Work task:
When a line of the entries contains the word "January", report that line.

Dataset excerpts
+---+

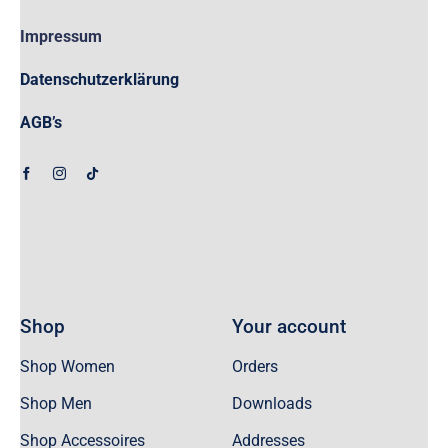
Impressum
Datenschutzerklärung
AGB’s
Shop
Your account
Shop Women
Orders
Shop Men
Downloads
Shop Accessoires
Addresses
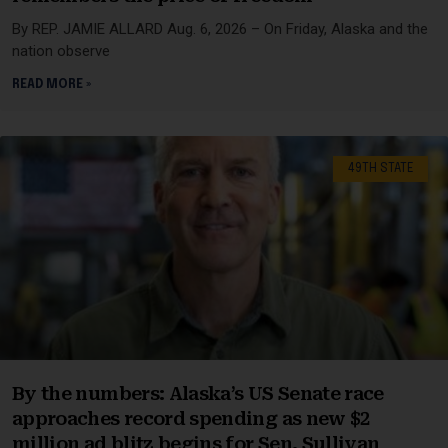
By REP. JAMIE ALLARD Aug. 6, 2026 – On Friday, Alaska and the
nation observe
READ MORE »
49TH STATE
By the numbers: Alaska’s US Senate race
approaches record spending as new $2
million ad blitz begins for Sen. Sullivan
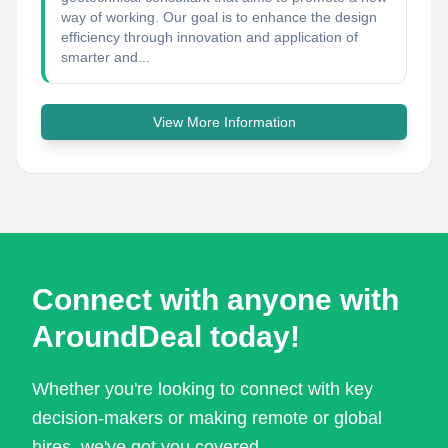
way of working. Our goal is to enhance the design
efficiency through innovation and application of
smarter and...
View More Information
Connect with anyone with
AroundDeal today!
Whether you're looking to connect with key
decision-makers or making remote or global
hires, we've got you covered.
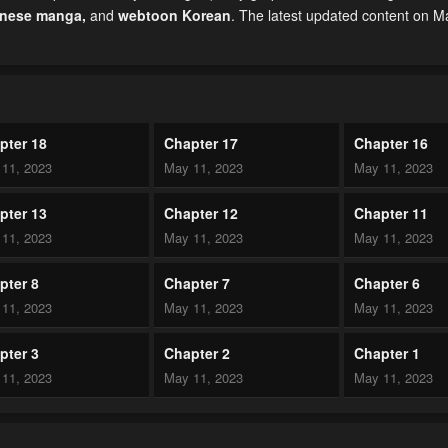
inese manga
,
and
webtoon Korean
. The latest updated content on 
pter 18
Chapter 17
Chapter 16
11, 2023
May 11, 2023
May 11, 2023
pter 13
Chapter 12
Chapter 11
11, 2023
May 11, 2023
May 11, 2023
pter 8
Chapter 7
Chapter 6
11, 2023
May 11, 2023
May 11, 2023
pter 3
Chapter 2
Chapter 1
11, 2023
May 11, 2023
May 11, 2023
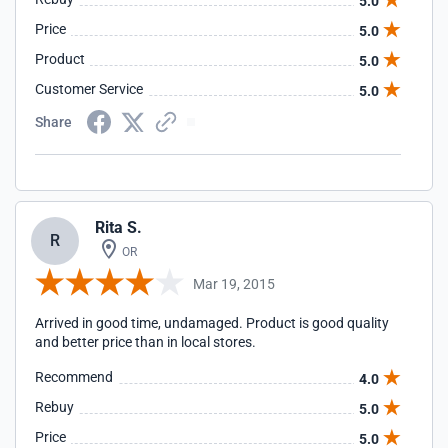
5.0
Docmeter Glove" was sent and arrived a few days later. I
Price
5.0
would recommend using this site and I would use it again if
they have the product I need!
Product
5.0
Customer Service
5.0
Share
Rita S.
R
OR
Mar 19, 2015
Arrived in good time, undamaged. Product is good quality
and better price than in local stores.
Recommend
4.0
Rebuy
5.0
Price
5.0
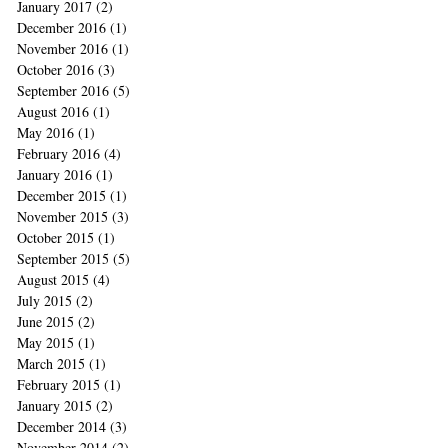
January 2017
(2)
2 posts
December 2016
(1)
1 post
November 2016
(1)
1 post
October 2016
(3)
3 posts
September 2016
(5)
5 posts
August 2016
(1)
1 post
May 2016
(1)
1 post
February 2016
(4)
4 posts
January 2016
(1)
1 post
December 2015
(1)
1 post
November 2015
(3)
3 posts
October 2015
(1)
1 post
September 2015
(5)
5 posts
August 2015
(4)
4 posts
July 2015
(2)
2 posts
June 2015
(2)
2 posts
May 2015
(1)
1 post
March 2015
(1)
1 post
February 2015
(1)
1 post
January 2015
(2)
2 posts
December 2014
(3)
3 posts
November 2014
(2)
2 posts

+---+

Task response:
January 2017
January 2016
January 2015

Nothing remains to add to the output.